- **WORK TO BE COMPLETED**: Please give again, exactly, every line of the material from the one containing "http://nsc.skdlabs.com/" to the end, including both of those lines.

═════ DATASET EXTRACT ═════

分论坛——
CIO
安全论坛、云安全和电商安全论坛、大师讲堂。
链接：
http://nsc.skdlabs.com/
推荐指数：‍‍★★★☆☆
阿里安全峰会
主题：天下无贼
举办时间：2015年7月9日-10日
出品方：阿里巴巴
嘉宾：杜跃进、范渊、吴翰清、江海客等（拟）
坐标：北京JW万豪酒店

═════

- **YOUR RESPONSE**:
http://nsc.skdlabs.com/
推荐指数：‍‍★★★☆☆
阿里安全峰会
主题：天下无贼
举办时间：2015年7月9日-10日
出品方：阿里巴巴
嘉宾：杜跃进、范渊、吴翰清、江海客等（拟）
坐标：北京JW万豪酒店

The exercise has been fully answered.